Aneh, Kaorinite tidak menyerangku, ia hanya menatapku sambil tersenyum licik. Aku tak peduli dan terus berlari. Sudah kubilang kan, tujuanku hanya menyelamatkan Michiru.

Keputusan yang salah.

Ketika aku berlari, dinding di sekitarku mencuat dan memuntahkan ratusan peluru kasat mata yang tak bisa kuhindari. Salah satu peluru berhasil menyerempet lenganku, tinggal tunggu waktu sampai ada peluru nyasar menembus dadaku, dan membuatku game over seketika.

Tapi kemudian serangan berhenti. Apa Kaorinite menghentikan serangannya?

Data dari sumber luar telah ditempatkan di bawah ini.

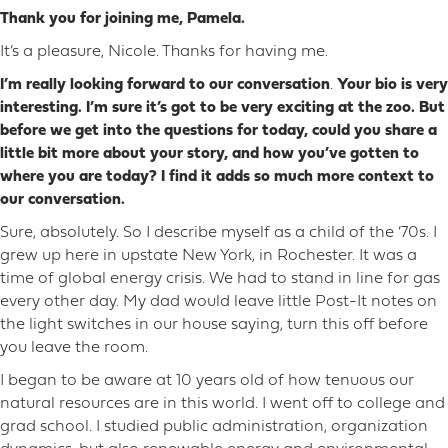
Thank you for joining me, Pamela.
It’s a pleasure, Nicole. Thanks for having me.
I’m really looking forward to our conversation
.
Your bio is very
interesting. I’m sure it’s got to be very exciting at the zoo. But
before we get into the questions for today, could you share a
little bit more about your story, and how you’ve gotten to
where you are today? I find it adds so much more context to
our conversation.
Sure, absolutely. So I describe myself as a child of the ‘70s. I
grew up here in upstate New York, in Rochester. It was a
time of global energy crisis. We had to stand in line for gas
every other day. My dad would leave little Post-It notes on
the light switches in our house saying, turn this off before
you leave the room.
I began to be aware at 10 years old of how tenuous our
natural resources are in this world. I went off to college and
grad school. I studied public administration, organization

Tidak mungkin. Peluru-peluru masih melayang dari segala sisi. Lalu, mengapa tidak menyerangku?

Aku melihat ke depan, dan, sial. Jantungku seakan berhenti berdetak saat itu juga.

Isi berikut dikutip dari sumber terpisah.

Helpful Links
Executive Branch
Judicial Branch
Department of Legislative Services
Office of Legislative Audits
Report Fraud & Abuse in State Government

Adalah Michiru yang berdiri sambil memelukku. Darah mengalir dari punggungnya yang terkena peluru.

Hanya untuk melindungiku, Michiru membuka paksa ikatan duri menyakitkan itu, lalu berdiri disini untuk tertembus peluru.

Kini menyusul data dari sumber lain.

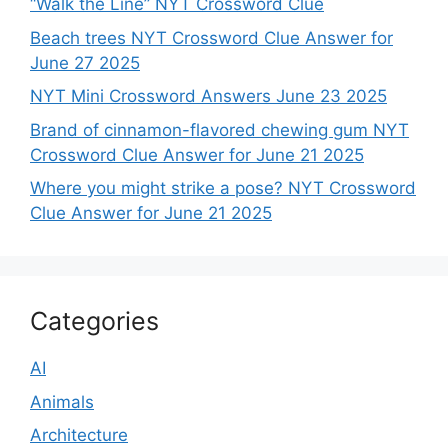
“Walk the Line” NYT Crossword Clue
Beach trees NYT Crossword Clue Answer for
June 27 2025
NYT Mini Crossword Answers June 23 2025
Brand of cinnamon-flavored chewing gum NYT
Crossword Clue Answer for June 21 2025
Where you might strike a pose? NYT Crossword
Clue Answer for June 21 2025
Categories
AI
Animals
Architecture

Tak tahan, aku menyingkirkannya dan peluru melayang ke arahku. Kali ini di daerah bahuku.

Melihat aku dan Michiru sekarat, Kaorinite menghentikan serangan panah itu dan keluar ruangan, berusaha mengambil Death Buster—senapan khusus untuk mengambil kristal hatiku dan Michiru. Aku dan Michiru terkapar dalam diam.

Apakah kami masih punya banyak waktu untuk hidup, kami tidak tahu. Badan kami sudah sangat mati rasa.

Kami akan mati sebentar lagi, kami tahu itu. Sebagai seorang manusia, aku merasa gagal. Aku bahkan tidak bisa melindungi orang yang kusayangi—manusia macam apakah aku?

Mata kami terpejam. Saat-saat terakhir kami akan segera tiba. Aku tak ingin kalah, tapi rasa sakit yang luar biasa sudah menguasai badanku.

"Tenanglah Haruka," suara Michiru yang pelan menguasai pikiranku.

"Apel dan jeruk pun pasti membusuk bila masanya tiba. Seperti kita, kan?"

Aku tersenyum sarkastik, dan perlahan-lahan jiwaku mengendur. "Asalkan bersamamu, aku tak keberatan."

Yang penting kita sudah saling menepati janji, eh, Michi?


Musim semi di bulan Juli, semester baru dimulai, dan disaat semua anak SD mempelajari manfaat jeruk bagi apel,

Kami belajar bahwa apel dan jeruk bisa menyambung kehidupan.

COMPLETATO


Aargh! Mohon maaf kalau ceritanya amat sangat tidak jelas. Ini pertama kalinya saya nulis cerita yang pairnya tidak straight, terimakasih untuk membaca. Kritik yang kritis sangat diharapkan :D Mohon maaf kalau ceritanya aneh!

Saya ambil adegan ini dari salah satu potongan anime waktu Haruka mau menyelamatkan Michiru yang ditawan Kaolinite, dia malah kena peluru (atau panah, saya lupa) yang muncul dari tembok. Terus si Michiru ceritanya mau nolongin, eh tapi malah kena peluru juga. Si Haruka yang separuh luka mau nolongin Michiru yang jatuh, eh malah dia kena peluru juga, terus mati berdua apa. Tapi terus dihidupkan lagi sama Pluto, kalau gak salah kristal hati mereka dibalikkin lagi.